Outro aspecto relevante, evidenciado por Kliass (2015, p. 14), é que, para além de

abrir horizontes com a intenção de buscar novas fontes de receita tributando patrimônio,

transações financeiras e faixa de renda elevada, é urgente abandonar a amarra que representa

o superávit primário.

CONSIDERAÇÕES FINAIS

As decisões de políticas econômicas não são neutras, de forma que os pressupostos

teóricos e as medidas deles decorrentes devem ser objeto de contínuo debate, especialmente

nas democracias.

É certo que a mudança no atual cenário econômico impõe desafios para a

continuidade do crescimento do gasto social. A questão chave, porém, é o debate democrático

sobre as alternativas possíveis.

A forma contemporânea de gestão da dívida pública brasileira revela as

desigualdades econômicas e o sacrifício dos mais pobres, por meio da adoção de superávits

primários e de políticas de austeridade, num contexto de carga tributária altamente regressiva.

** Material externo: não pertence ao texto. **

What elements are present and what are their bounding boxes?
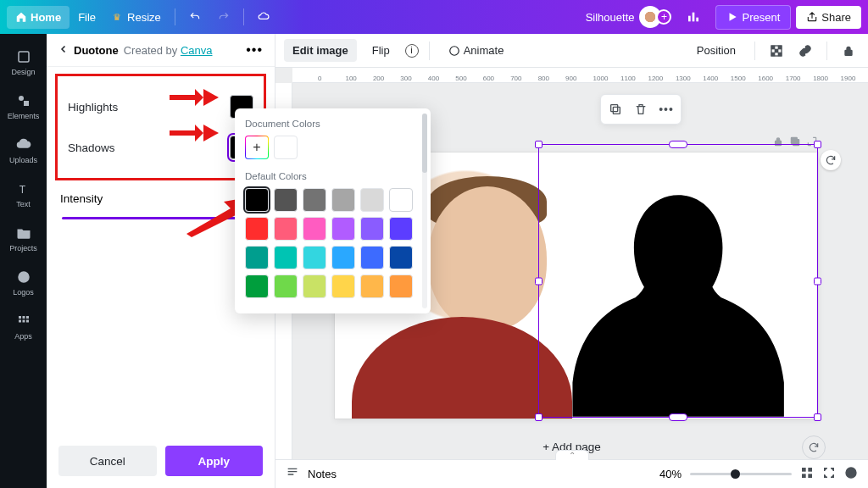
present-button[interactable]: Present	[715, 5, 791, 30]
color-swatch[interactable]	[274, 136, 298, 159]
color-swatch[interactable]	[245, 274, 269, 298]
color-swatch[interactable]	[360, 246, 384, 269]
color-swatch[interactable]	[331, 246, 355, 269]
share-button[interactable]: Share	[796, 6, 861, 29]
color-swatch[interactable]	[360, 188, 384, 212]
color-swatch[interactable]	[389, 274, 413, 298]
notes-button[interactable]: Notes	[308, 468, 337, 480]
redo-button[interactable]	[209, 6, 238, 28]
animate-button[interactable]: Animate	[440, 39, 513, 62]
nav-elements[interactable]: Elements	[0, 85, 47, 129]
lock-icon[interactable]	[837, 40, 860, 62]
resize-handle[interactable]	[669, 413, 687, 421]
fullscreen-icon[interactable]	[822, 466, 836, 482]
svg-rect-9	[22, 316, 25, 319]
help-icon[interactable]	[844, 466, 858, 482]
resize-handle[interactable]	[669, 141, 687, 148]
svg-rect-32	[808, 474, 812, 478]
silhouette-image	[539, 145, 817, 417]
duplicate-icon[interactable]	[604, 98, 626, 120]
color-swatch[interactable]	[389, 217, 413, 241]
resize-button[interactable]: ♛Resize	[104, 6, 170, 29]
document-title[interactable]: Silhouette	[586, 11, 635, 24]
nav-design[interactable]: Design	[0, 41, 47, 85]
color-swatch[interactable]	[274, 188, 298, 212]
svg-rect-18	[771, 46, 775, 49]
apply-button[interactable]: Apply	[165, 446, 264, 476]
color-swatch[interactable]	[360, 217, 384, 241]
color-swatch[interactable]	[331, 188, 355, 212]
add-collaborator-button[interactable]: +	[656, 9, 671, 25]
home-button[interactable]: Home	[7, 6, 70, 29]
info-icon[interactable]: i	[405, 44, 419, 58]
resize-handle[interactable]	[814, 141, 821, 148]
document-colors-row: +	[245, 136, 420, 159]
resize-handle[interactable]	[814, 277, 821, 285]
nav-logos[interactable]: Logos	[0, 261, 47, 305]
position-button[interactable]: Position	[688, 39, 744, 62]
color-swatch[interactable]	[303, 188, 326, 212]
color-swatch[interactable]	[245, 246, 269, 269]
nav-text[interactable]: TText	[0, 173, 47, 217]
left-nav: Design Elements Uploads TText Projects L…	[0, 34, 47, 488]
svg-rect-5	[24, 101, 29, 106]
resize-handle[interactable]	[535, 141, 542, 148]
nav-projects[interactable]: Projects	[0, 217, 47, 261]
link-icon[interactable]	[794, 40, 816, 62]
resize-handle[interactable]	[535, 413, 542, 421]
delete-icon[interactable]	[630, 98, 652, 120]
svg-rect-8	[19, 316, 21, 319]
cancel-button[interactable]: Cancel	[58, 446, 157, 476]
grid-view-icon[interactable]	[800, 466, 814, 482]
cloud-sync-icon[interactable]	[249, 6, 278, 28]
color-swatch[interactable]	[389, 188, 413, 212]
rotate-handle[interactable]	[821, 150, 841, 170]
color-swatch[interactable]	[303, 274, 326, 298]
svg-rect-27	[613, 107, 620, 114]
notes-icon[interactable]	[286, 466, 299, 482]
color-swatch[interactable]	[303, 217, 326, 241]
author-link[interactable]: Canva	[181, 44, 213, 57]
svg-rect-1	[693, 13, 695, 22]
zoom-label[interactable]: 40%	[659, 468, 682, 480]
svg-rect-10	[26, 316, 29, 319]
color-picker-popover: Document Colors + Default Colors	[235, 108, 431, 313]
zoom-slider[interactable]	[690, 473, 792, 475]
color-swatch[interactable]	[245, 217, 269, 241]
nav-apps[interactable]: Apps	[0, 305, 47, 349]
panel-header: Duotone Created by Canva •••	[47, 34, 275, 67]
more-icon[interactable]: •••	[655, 98, 677, 120]
nav-uploads[interactable]: Uploads	[0, 129, 47, 173]
color-swatch[interactable]	[331, 274, 355, 298]
svg-point-7	[19, 272, 29, 282]
scrollbar[interactable]	[422, 114, 427, 308]
back-button[interactable]	[58, 44, 69, 57]
selection-box[interactable]: •••	[538, 144, 818, 418]
transparency-icon[interactable]	[765, 40, 787, 62]
color-swatch[interactable]	[360, 274, 384, 298]
svg-rect-22	[778, 53, 782, 56]
ruler-horizontal: 0100200300400500600700800900100011001200…	[292, 68, 868, 83]
color-swatch[interactable]	[274, 217, 298, 241]
color-swatch[interactable]	[331, 217, 355, 241]
undo-button[interactable]	[181, 6, 209, 28]
shadows-label: Shadows	[68, 141, 115, 154]
resize-handle[interactable]	[814, 413, 821, 421]
edit-image-button[interactable]: Edit image	[284, 39, 357, 62]
color-swatch[interactable]	[245, 188, 269, 212]
sync-icon[interactable]	[802, 435, 826, 459]
insights-button[interactable]	[676, 5, 710, 29]
resize-handle[interactable]	[535, 277, 542, 285]
color-swatch[interactable]	[274, 246, 298, 269]
color-swatch[interactable]	[303, 246, 326, 269]
add-color-button[interactable]: +	[245, 136, 269, 159]
document-colors-label: Document Colors	[245, 119, 420, 129]
color-swatch[interactable]	[274, 274, 298, 298]
svg-rect-2	[697, 18, 699, 22]
panel-more-icon[interactable]: •••	[246, 42, 263, 58]
expand-pages-tab[interactable]: ⌃	[555, 450, 589, 460]
color-swatch[interactable]	[389, 246, 413, 269]
flip-button[interactable]: Flip	[364, 39, 398, 62]
file-menu[interactable]: File	[70, 6, 104, 29]
intensity-slider[interactable]	[62, 217, 259, 219]
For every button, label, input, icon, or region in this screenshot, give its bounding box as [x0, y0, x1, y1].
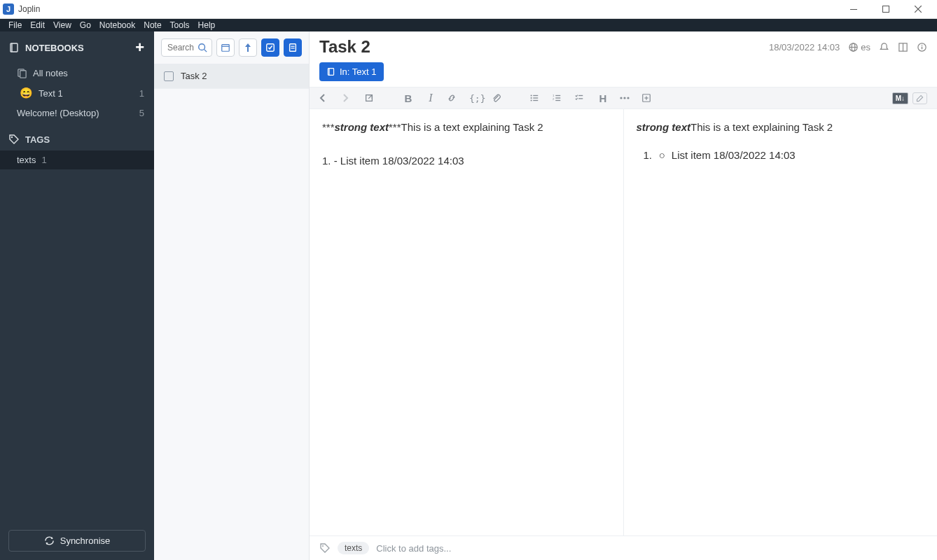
- raw-body: This is a text explaining Task 2: [401, 121, 543, 133]
- richtext-toggle-button[interactable]: [912, 92, 927, 104]
- window-title: Joplin: [18, 4, 40, 14]
- tag-bar: texts Click to add tags...: [310, 536, 937, 560]
- synchronise-button[interactable]: Synchronise: [8, 530, 146, 552]
- notebooks-header: NOTEBOOKS +: [0, 31, 154, 64]
- tags-header: TAGS: [0, 128, 154, 150]
- all-notes-icon: [17, 68, 27, 78]
- svg-point-28: [531, 99, 532, 101]
- menu-notebook[interactable]: Notebook: [95, 20, 139, 31]
- checkbox-icon: [265, 43, 275, 52]
- spellcheck-lang: es: [861, 42, 870, 52]
- link-button[interactable]: [447, 93, 459, 103]
- notebook-item-text1[interactable]: 😄 Text 1 1: [0, 83, 154, 104]
- menu-file[interactable]: File: [4, 20, 26, 31]
- tag-count: 1: [41, 155, 46, 165]
- all-notes-label: All notes: [33, 68, 68, 78]
- pencil-icon: [915, 94, 924, 103]
- menu-view[interactable]: View: [49, 20, 76, 31]
- menu-tools[interactable]: Tools: [166, 20, 194, 31]
- dots-icon: [619, 96, 630, 100]
- note-timestamp: 18/03/2022 14:03: [769, 42, 840, 52]
- notebook-name: Welcome! (Desktop): [17, 108, 99, 118]
- maximize-button[interactable]: [870, 0, 902, 19]
- arrow-up-icon: [244, 43, 251, 52]
- svg-point-27: [531, 97, 532, 99]
- tag-pill[interactable]: texts: [338, 542, 369, 554]
- note-title-input[interactable]: [319, 37, 763, 57]
- external-editor-button[interactable]: [364, 93, 377, 103]
- search-icon: [197, 43, 207, 52]
- bullet-list-button[interactable]: [529, 93, 542, 103]
- insert-time-button[interactable]: [641, 93, 654, 103]
- minimize-icon: [850, 9, 857, 10]
- todo-checkbox[interactable]: [164, 71, 174, 81]
- note-icon: [288, 43, 298, 52]
- raw-suffix: ***: [389, 121, 401, 133]
- search-wrap[interactable]: [161, 38, 212, 57]
- notebooks-label: NOTEBOOKS: [25, 43, 84, 53]
- link-icon: [447, 93, 457, 103]
- menu-go[interactable]: Go: [76, 20, 95, 31]
- svg-point-26: [531, 94, 532, 96]
- bold-button[interactable]: B: [402, 92, 415, 104]
- spellcheck-button[interactable]: es: [848, 42, 870, 52]
- svg-text:2: 2: [553, 97, 555, 101]
- menu-note[interactable]: Note: [139, 20, 165, 31]
- markdown-toggle-button[interactable]: M↓: [892, 92, 908, 104]
- minimize-button[interactable]: [838, 0, 870, 19]
- menu-edit[interactable]: Edit: [26, 20, 49, 31]
- preview-nested-bullet: ○: [659, 147, 669, 164]
- new-note-button[interactable]: [284, 38, 302, 57]
- notebook-breadcrumb-button[interactable]: In: Text 1: [319, 62, 384, 81]
- tag-icon: [8, 134, 20, 145]
- note-list-title: Task 2: [181, 71, 207, 81]
- sort-direction-button[interactable]: [239, 38, 257, 57]
- bullet-list-icon: [529, 93, 539, 103]
- attachment-button[interactable]: [492, 93, 504, 103]
- sort-date-button[interactable]: [216, 38, 235, 57]
- alarm-button[interactable]: [879, 42, 889, 52]
- maximize-icon: [882, 6, 889, 13]
- svg-point-45: [322, 545, 324, 547]
- svg-point-39: [620, 97, 622, 99]
- numbered-list-icon: 12: [552, 93, 562, 103]
- svg-point-40: [623, 97, 625, 99]
- note-info-button[interactable]: [917, 42, 927, 52]
- preview-bold: strong text: [637, 121, 691, 133]
- globe-icon: [848, 42, 859, 52]
- editor-pane: 18/03/2022 14:03 es: [310, 31, 937, 560]
- bell-icon: [879, 42, 889, 52]
- all-notes-item[interactable]: All notes: [0, 64, 154, 83]
- markdown-editor[interactable]: ***strong text***This is a text explaini…: [310, 109, 624, 536]
- preview-list-number: 1.: [644, 147, 656, 164]
- notebook-name: Text 1: [39, 88, 63, 99]
- preview-list-text: List item 18/03/2022 14:03: [672, 149, 796, 161]
- svg-rect-5: [20, 71, 26, 78]
- tag-item-texts[interactable]: texts 1: [0, 150, 154, 169]
- preview-body: This is a text explaining Task 2: [690, 121, 833, 133]
- notebook-icon: [8, 42, 20, 53]
- new-todo-button[interactable]: [261, 38, 279, 57]
- svg-point-41: [627, 97, 629, 99]
- more-actions-button[interactable]: [619, 96, 632, 100]
- close-button[interactable]: [902, 0, 934, 19]
- add-tags-placeholder[interactable]: Click to add tags...: [376, 543, 451, 554]
- checklist-button[interactable]: [574, 93, 587, 103]
- heading-button[interactable]: H: [597, 92, 609, 104]
- app-logo: J: [3, 4, 14, 15]
- add-notebook-button[interactable]: +: [135, 38, 144, 57]
- layout-toggle-button[interactable]: [898, 42, 908, 52]
- raw-bold: strong text: [335, 121, 389, 133]
- nav-back-button[interactable]: [319, 94, 332, 102]
- notebook-small-icon: [326, 67, 335, 76]
- nav-forward-button[interactable]: [342, 94, 354, 102]
- menu-help[interactable]: Help: [194, 20, 220, 31]
- sync-icon: [44, 536, 55, 546]
- svg-point-21: [922, 44, 923, 46]
- numbered-list-button[interactable]: 12: [552, 93, 564, 103]
- notebook-item-welcome[interactable]: Welcome! (Desktop) 5: [0, 104, 154, 122]
- italic-button[interactable]: I: [424, 92, 437, 104]
- tag-bar-icon: [319, 542, 331, 554]
- note-list-item[interactable]: Task 2: [154, 64, 309, 89]
- code-button[interactable]: {;}: [469, 93, 482, 104]
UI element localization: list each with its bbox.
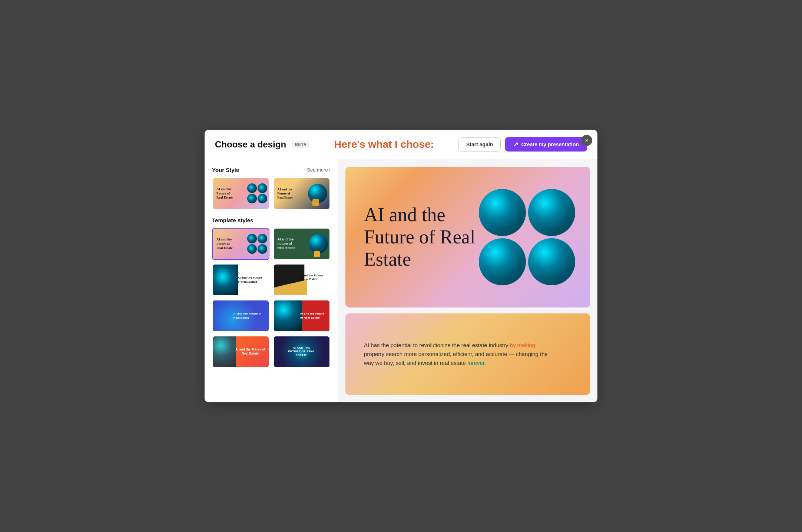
thumb-warm[interactable]: AI and theFuture ofReal Estate bbox=[212, 177, 269, 210]
thumb-1-text: AI and theFuture ofReal Estate bbox=[216, 187, 233, 200]
preview-main-card[interactable]: AI and the Future of Real Estate bbox=[345, 167, 590, 307]
thumb-3-image bbox=[247, 234, 267, 254]
thumb-4-text: AI and theFuture ofReal Estate bbox=[278, 237, 296, 250]
thumb-2-badge bbox=[312, 199, 319, 206]
thumb-purple-warm[interactable]: AI and theFuture ofReal Estate bbox=[212, 228, 269, 260]
template-styles-header: Template styles bbox=[212, 217, 330, 223]
create-presentation-button[interactable]: ↗ Create my presentation bbox=[505, 137, 587, 152]
your-style-grid: AI and theFuture ofReal Estate bbox=[212, 177, 330, 210]
thumb-1-image bbox=[247, 183, 267, 203]
thumb-10-text: AI AND THE FUTURE OF REAL ESTATE bbox=[288, 346, 315, 357]
modal-title: Choose a design bbox=[215, 139, 286, 150]
preview-subtitle-card[interactable]: AI has the potential to revolutionize th… bbox=[345, 313, 590, 395]
thumb-2-inner: AI and theFuture ofReal Estate bbox=[274, 178, 330, 209]
thumb-6-inner: AI and the Future of Real Estate bbox=[274, 265, 330, 295]
thumb-5-text: AI and the Future of Real Estate bbox=[238, 276, 265, 284]
thumb-2-text: AI and theFuture ofReal Estate bbox=[278, 187, 293, 200]
thumb-dark-red[interactable]: AI and the Future of Real Estate bbox=[273, 300, 331, 332]
preview-quad-2 bbox=[528, 189, 575, 236]
modal: Choose a design BETA Here's what I chose… bbox=[205, 130, 597, 402]
header-center: Here's what I chose: bbox=[315, 139, 453, 150]
modal-overlay: Choose a design BETA Here's what I chose… bbox=[0, 0, 802, 532]
template-styles-title: Template styles bbox=[212, 217, 253, 223]
start-again-button[interactable]: Start again bbox=[458, 137, 501, 152]
thumb-blue[interactable]: AI and the Future of Real Estate bbox=[212, 300, 269, 332]
thumb-7-text: AI and the Future of Real Estate bbox=[233, 312, 264, 320]
beta-badge: BETA bbox=[292, 141, 309, 148]
thumb-white-dark[interactable]: AI and the Future of Real Estate bbox=[212, 264, 269, 296]
left-panel: Your Style See more › AI and theFuture o… bbox=[205, 159, 338, 402]
your-style-title: Your Style bbox=[212, 167, 239, 173]
highlight-forever: forever. bbox=[467, 360, 486, 366]
preview-main-title: AI and the Future of Real Estate bbox=[364, 204, 478, 270]
thumb-5-darkpart bbox=[213, 265, 238, 295]
thumb-7-inner: AI and the Future of Real Estate bbox=[213, 300, 269, 331]
right-panel: AI and the Future of Real Estate AI h bbox=[338, 159, 597, 402]
preview-main-bg: AI and the Future of Real Estate bbox=[345, 167, 590, 307]
thumb-9-inner: AI and the Future of Real Estate bbox=[213, 336, 269, 367]
thumb-8-darkpart bbox=[274, 300, 302, 331]
thumb-peach-navy[interactable]: AI and theFuture ofReal Estate bbox=[273, 177, 331, 210]
thumb-3-inner: AI and theFuture ofReal Estate bbox=[213, 229, 269, 259]
thumb-4-image bbox=[309, 234, 328, 253]
preview-quad-1 bbox=[479, 189, 526, 236]
thumb-9-text: AI and the Future of Real Estate bbox=[235, 348, 266, 356]
modal-body: Your Style See more › AI and theFuture o… bbox=[205, 159, 597, 402]
header-actions: Start again ↗ Create my presentation bbox=[458, 137, 587, 152]
thumb-1-inner: AI and theFuture ofReal Estate bbox=[213, 178, 269, 209]
thumb-3-text: AI and theFuture ofReal Estate bbox=[216, 237, 233, 250]
preview-quad-3 bbox=[479, 238, 526, 285]
preview-subtitle-text: AI has the potential to revolutionize th… bbox=[364, 341, 549, 368]
highlight-making: by making bbox=[510, 342, 535, 348]
close-button[interactable]: × bbox=[581, 135, 592, 146]
thumb-dark-green[interactable]: AI and theFuture ofReal Estate bbox=[273, 228, 331, 260]
thumb-6-text: AI and the Future of Real Estate bbox=[299, 274, 327, 282]
thumb-9-image bbox=[213, 336, 236, 367]
modal-header: Choose a design BETA Here's what I chose… bbox=[205, 130, 597, 159]
thumb-white-gold[interactable]: AI and the Future of Real Estate bbox=[273, 264, 331, 296]
preview-quad-4 bbox=[528, 238, 575, 285]
external-link-icon: ↗ bbox=[513, 141, 518, 148]
thumb-10-inner: AI AND THE FUTURE OF REAL ESTATE bbox=[274, 336, 330, 367]
see-more-button[interactable]: See more › bbox=[307, 167, 330, 173]
preview-subtitle-bg: AI has the potential to revolutionize th… bbox=[345, 313, 590, 395]
thumb-4-inner: AI and theFuture ofReal Estate bbox=[274, 229, 330, 259]
thumb-dark-navy[interactable]: AI AND THE FUTURE OF REAL ESTATE bbox=[273, 336, 331, 368]
thumb-5-inner: AI and the Future of Real Estate bbox=[213, 265, 269, 295]
thumb-8-inner: AI and the Future of Real Estate bbox=[274, 300, 330, 331]
thumb-8-text: AI and the Future of Real Estate bbox=[300, 312, 328, 320]
thumb-orange-red[interactable]: AI and the Future of Real Estate bbox=[212, 336, 269, 368]
thumb-4-badge bbox=[314, 251, 320, 257]
your-style-header: Your Style See more › bbox=[212, 167, 330, 173]
here-what-label: Here's what I chose: bbox=[334, 139, 434, 150]
preview-robot-image bbox=[479, 189, 575, 285]
template-styles-grid: AI and theFuture ofReal Estate bbox=[212, 228, 330, 368]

Visualiza-se, nesse sentido, que a questão da dívida pública precisa ganhar

centralidade, especialmente em razão dos impactos que essa forma de gestão tem ocasionando

no Estado Social brasileiro.

Trata-se, portanto, do urgente desafio de politizar e democratizar o debate sobre o

endividamento público, o que exige o envolvimento ativo da cidadania.